In martial arts like Karate, there are pre-arranged forms called Kata (also known as Quan or Hsing) which are stylised ritualised and themed representations of fighting techniques.

To analyse these often abstract movements is called bunkai and to then work with another person to apply the resulting technique is called Oyo.

There are several layers to Kata, Bunkai and Oyo study:

  1. The Science of Violence: Understanding what kind of purpose the movements would likely have
  2. The Science of Technique: performing the movements in an efficient and accurate manner
  3. The Science of Learning: The kata being used to drill responses
  4. Internal or health benefits: Fast Shotokan type kata can have Calisthenic benefits whereas forms like Sanchin can have muscular (isometric tension) benefits and can also be of internal benefit (ie as in Tai chi and Yoga), improving relaxation, breathing, bloodflow etc
  5. State of mind. Kata can help with focus, meditation, concentration, visualisation.

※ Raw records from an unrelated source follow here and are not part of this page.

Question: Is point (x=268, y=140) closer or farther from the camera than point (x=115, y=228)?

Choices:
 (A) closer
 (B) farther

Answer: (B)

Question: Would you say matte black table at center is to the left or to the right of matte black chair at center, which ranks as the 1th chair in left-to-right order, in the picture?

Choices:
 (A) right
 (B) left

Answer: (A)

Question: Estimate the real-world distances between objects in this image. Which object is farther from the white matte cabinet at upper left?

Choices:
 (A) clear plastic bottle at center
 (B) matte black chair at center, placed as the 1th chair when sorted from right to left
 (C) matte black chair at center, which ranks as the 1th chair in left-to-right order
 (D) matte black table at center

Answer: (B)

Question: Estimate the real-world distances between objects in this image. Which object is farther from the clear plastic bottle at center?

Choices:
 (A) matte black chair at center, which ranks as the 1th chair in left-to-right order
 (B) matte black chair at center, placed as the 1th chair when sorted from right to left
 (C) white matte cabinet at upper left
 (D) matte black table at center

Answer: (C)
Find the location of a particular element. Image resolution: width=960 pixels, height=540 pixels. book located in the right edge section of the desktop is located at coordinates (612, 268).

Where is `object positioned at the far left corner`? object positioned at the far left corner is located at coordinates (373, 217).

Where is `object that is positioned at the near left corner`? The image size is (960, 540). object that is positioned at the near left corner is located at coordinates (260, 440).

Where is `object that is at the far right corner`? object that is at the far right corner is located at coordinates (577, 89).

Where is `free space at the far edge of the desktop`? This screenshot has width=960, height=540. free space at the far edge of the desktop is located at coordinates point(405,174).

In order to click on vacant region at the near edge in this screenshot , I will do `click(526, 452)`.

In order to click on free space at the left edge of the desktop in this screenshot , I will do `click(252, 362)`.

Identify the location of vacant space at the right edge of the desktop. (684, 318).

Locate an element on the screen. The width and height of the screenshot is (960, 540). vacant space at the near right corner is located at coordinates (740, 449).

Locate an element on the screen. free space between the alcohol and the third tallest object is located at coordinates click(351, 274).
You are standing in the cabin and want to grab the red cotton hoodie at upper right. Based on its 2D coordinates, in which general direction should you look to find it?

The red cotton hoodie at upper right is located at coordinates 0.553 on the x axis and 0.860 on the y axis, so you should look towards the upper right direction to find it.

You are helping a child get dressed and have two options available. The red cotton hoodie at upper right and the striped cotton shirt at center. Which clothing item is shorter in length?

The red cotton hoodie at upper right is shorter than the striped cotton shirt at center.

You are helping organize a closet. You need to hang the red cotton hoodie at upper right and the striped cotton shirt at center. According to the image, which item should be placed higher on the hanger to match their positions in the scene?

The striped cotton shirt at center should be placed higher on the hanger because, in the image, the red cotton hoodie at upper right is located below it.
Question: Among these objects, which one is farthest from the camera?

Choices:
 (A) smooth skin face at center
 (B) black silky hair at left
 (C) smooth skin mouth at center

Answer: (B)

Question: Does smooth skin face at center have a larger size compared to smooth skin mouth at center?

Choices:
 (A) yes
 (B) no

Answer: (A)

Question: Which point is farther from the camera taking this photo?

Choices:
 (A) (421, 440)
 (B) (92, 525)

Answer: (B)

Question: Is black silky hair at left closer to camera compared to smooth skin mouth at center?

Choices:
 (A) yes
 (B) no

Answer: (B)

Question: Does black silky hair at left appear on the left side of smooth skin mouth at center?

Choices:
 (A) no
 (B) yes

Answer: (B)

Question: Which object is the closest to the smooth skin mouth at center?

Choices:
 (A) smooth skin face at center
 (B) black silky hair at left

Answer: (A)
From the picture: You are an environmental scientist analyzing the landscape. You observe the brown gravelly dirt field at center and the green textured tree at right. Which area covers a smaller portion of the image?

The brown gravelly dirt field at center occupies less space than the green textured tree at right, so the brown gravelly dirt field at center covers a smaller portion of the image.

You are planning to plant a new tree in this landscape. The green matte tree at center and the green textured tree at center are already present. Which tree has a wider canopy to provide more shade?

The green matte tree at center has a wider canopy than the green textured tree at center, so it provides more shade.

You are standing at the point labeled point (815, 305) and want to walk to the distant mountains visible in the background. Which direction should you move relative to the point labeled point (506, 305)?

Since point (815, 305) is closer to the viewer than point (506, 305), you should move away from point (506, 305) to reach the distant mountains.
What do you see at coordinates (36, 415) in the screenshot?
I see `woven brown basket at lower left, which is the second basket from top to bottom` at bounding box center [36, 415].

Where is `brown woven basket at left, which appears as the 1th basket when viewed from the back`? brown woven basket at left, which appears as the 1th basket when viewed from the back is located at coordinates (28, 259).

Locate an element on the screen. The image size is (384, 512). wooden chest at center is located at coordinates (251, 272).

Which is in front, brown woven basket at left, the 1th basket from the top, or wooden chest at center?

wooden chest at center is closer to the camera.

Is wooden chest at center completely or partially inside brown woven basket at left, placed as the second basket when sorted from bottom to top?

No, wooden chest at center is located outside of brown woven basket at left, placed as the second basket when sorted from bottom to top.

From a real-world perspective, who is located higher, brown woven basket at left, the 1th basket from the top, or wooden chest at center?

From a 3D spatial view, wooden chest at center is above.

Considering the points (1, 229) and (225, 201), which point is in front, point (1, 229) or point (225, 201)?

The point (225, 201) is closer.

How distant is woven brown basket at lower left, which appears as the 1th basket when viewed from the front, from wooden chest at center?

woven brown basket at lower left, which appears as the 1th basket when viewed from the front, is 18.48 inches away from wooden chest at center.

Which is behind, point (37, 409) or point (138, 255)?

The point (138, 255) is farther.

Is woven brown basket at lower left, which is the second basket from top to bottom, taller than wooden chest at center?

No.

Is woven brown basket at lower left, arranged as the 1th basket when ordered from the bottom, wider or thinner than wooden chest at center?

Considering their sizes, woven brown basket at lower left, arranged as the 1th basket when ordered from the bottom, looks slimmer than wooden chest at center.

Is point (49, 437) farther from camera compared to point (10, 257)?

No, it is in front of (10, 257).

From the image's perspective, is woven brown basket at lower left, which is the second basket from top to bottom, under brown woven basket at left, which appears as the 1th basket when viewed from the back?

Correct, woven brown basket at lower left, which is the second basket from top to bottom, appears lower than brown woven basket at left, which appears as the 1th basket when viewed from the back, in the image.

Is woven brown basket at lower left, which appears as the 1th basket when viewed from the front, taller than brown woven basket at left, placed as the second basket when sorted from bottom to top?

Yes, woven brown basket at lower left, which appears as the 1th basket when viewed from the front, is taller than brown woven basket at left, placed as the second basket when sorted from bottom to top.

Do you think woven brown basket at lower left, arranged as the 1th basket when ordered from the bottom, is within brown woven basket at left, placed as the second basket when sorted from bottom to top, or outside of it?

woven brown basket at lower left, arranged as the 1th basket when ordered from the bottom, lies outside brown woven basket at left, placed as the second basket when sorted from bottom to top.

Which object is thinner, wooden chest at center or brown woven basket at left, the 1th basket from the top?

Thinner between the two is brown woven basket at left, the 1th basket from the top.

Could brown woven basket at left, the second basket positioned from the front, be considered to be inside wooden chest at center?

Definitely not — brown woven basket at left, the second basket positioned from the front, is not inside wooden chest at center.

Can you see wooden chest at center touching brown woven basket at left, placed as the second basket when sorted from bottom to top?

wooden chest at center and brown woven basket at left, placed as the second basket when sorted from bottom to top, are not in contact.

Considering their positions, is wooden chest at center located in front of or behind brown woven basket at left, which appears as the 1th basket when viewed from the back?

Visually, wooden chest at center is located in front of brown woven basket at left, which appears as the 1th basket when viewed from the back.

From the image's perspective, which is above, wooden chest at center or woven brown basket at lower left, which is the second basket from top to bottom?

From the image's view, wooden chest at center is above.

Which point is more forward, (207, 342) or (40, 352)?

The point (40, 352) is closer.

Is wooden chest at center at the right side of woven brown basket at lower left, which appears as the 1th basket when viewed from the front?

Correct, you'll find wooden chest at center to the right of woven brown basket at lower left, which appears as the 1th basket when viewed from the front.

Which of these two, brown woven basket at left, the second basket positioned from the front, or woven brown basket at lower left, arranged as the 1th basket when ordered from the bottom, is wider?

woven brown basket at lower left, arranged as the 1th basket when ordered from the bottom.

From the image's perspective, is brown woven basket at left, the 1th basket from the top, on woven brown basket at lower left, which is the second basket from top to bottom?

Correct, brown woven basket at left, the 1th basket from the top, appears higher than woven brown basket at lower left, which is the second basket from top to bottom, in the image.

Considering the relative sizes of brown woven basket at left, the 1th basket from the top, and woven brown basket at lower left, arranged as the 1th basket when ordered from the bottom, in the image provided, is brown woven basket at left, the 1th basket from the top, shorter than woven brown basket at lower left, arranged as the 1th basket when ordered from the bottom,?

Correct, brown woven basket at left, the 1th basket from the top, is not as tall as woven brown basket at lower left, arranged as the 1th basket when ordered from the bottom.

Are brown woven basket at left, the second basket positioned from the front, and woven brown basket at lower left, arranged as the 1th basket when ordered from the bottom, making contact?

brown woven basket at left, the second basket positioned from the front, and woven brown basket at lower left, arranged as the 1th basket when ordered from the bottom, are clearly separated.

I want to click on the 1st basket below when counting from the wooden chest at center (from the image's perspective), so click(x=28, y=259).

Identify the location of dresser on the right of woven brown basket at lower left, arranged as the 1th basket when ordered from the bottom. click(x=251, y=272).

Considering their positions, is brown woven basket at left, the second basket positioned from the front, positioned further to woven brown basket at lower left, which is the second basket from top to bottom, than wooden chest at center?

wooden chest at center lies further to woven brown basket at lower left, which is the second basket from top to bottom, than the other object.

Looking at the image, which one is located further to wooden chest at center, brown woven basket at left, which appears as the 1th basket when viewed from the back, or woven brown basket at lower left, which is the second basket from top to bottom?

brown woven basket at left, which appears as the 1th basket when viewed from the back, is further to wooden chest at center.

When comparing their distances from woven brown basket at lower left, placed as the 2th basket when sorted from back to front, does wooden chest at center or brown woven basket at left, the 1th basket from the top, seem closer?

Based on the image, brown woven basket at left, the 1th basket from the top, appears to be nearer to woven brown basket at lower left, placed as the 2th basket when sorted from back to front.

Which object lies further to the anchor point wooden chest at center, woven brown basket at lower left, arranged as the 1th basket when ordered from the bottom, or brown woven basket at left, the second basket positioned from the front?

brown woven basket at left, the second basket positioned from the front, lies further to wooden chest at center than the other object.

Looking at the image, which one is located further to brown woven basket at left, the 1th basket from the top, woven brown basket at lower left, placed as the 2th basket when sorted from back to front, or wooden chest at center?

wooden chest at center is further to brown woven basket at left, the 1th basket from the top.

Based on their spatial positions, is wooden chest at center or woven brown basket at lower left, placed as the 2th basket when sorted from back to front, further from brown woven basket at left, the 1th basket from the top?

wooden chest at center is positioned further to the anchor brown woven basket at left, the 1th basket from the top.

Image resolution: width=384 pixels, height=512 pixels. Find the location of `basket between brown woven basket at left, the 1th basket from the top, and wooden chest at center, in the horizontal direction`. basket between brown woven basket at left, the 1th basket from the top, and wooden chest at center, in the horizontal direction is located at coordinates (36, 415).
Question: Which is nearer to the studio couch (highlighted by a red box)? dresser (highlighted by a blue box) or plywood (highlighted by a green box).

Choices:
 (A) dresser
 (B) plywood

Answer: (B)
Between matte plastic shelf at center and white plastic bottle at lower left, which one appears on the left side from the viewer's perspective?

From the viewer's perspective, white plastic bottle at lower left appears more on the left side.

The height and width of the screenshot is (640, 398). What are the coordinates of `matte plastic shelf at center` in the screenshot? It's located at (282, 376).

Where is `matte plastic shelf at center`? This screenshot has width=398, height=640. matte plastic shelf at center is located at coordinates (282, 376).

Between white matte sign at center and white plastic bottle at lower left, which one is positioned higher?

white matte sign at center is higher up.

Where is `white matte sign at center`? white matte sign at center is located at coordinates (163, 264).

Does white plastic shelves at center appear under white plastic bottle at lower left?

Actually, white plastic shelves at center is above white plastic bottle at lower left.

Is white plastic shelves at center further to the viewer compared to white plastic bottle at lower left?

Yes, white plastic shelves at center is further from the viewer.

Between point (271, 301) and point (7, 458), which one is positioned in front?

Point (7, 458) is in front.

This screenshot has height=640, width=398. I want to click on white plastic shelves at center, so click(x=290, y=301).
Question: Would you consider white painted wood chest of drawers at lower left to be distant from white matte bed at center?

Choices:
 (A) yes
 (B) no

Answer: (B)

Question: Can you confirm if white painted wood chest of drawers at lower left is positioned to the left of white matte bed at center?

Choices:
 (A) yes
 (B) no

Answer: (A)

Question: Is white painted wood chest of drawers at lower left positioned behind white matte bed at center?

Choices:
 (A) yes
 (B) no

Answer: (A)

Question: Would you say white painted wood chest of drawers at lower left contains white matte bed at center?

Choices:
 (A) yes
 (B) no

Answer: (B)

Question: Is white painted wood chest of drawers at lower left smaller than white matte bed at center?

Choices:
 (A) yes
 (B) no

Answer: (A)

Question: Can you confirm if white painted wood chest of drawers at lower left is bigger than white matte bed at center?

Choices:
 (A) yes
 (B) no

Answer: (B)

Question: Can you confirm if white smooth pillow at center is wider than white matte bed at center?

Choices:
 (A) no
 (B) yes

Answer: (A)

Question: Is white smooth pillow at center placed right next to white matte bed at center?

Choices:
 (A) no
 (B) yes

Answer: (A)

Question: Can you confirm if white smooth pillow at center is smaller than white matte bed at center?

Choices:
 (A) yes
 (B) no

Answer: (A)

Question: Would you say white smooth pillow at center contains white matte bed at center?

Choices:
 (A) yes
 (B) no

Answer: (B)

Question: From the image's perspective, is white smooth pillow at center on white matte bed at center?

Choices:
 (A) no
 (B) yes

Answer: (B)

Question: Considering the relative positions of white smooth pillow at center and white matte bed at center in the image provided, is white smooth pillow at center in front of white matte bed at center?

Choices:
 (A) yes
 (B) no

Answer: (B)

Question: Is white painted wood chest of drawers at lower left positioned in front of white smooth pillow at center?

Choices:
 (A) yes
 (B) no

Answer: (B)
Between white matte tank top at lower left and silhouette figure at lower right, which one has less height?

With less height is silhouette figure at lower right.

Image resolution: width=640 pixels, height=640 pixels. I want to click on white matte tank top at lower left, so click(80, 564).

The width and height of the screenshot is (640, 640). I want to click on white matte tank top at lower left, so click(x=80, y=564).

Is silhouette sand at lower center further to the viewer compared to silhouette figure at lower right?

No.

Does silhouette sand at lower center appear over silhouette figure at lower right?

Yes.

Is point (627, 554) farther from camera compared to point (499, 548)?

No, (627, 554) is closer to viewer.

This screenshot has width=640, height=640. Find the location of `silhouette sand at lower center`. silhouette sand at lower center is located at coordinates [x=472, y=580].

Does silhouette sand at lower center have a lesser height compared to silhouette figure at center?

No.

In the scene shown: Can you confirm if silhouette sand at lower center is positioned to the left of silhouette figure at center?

These factors aside if we look purely at the physical self defence aspect of the bunkai, we have various possibilities:

  1. Consider the possibility that the application could involve a weapon
  2. Consider the possibility that the most obvious application should be applied (ie what looks like a punch actually is a punch)
  3. Consider the possibility that the most obvious application should NOT be applied (ie what looks like a punch can’t be a punch and therefore must something else like a throw)
  4. Consider primary sources. Does the work of Motobu, Funakoshi, Miyagi etc actually present a decent oyo for us?
  5. Are you looking for something that is not there? Don’t over complicate things. The bow is just a bow – it may look like a headbutt but it’s not
  6. Could the technique have multiple applications?
  7. Consider changing your perspective. Maybe the attacker is behind you. Maybe you are in a confined space.
  8. Don’t be put off by labels and old wives tales. Tekki is not for fighting in a boat or paddy field and Bassai is not for storming a fortress.
  9. Don’t be put off by bunkai nay-sayers who will (mis) quote Bruce Lee and say any form study is a classical mess and the mind should be free. it is only by applying constraints that we are able to think laterally about a problem. if somebody told you you could not use your hands, you would use your feet more creatively.
  10. Keep it real. Bunkai should be simple and brutal. don’t get TOO creative.